● HOW TO COMPLETE THIS TASK:
Apart from the pictures, every entry must be retyped exactly.

● RECORDS FOR THIS TASK:
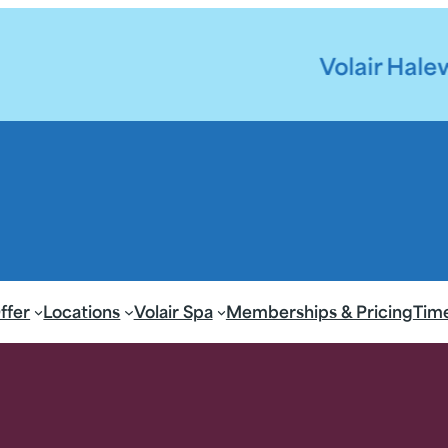
Volair Halewood Pool 
ffer
Locations
Volair Spa
Memberships & Pricing
Tim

● RESPONSE TO THE TASK:
Volair Halewood Pool 
ffer
Locations
Volair Spa
Memberships & Pricing
Tim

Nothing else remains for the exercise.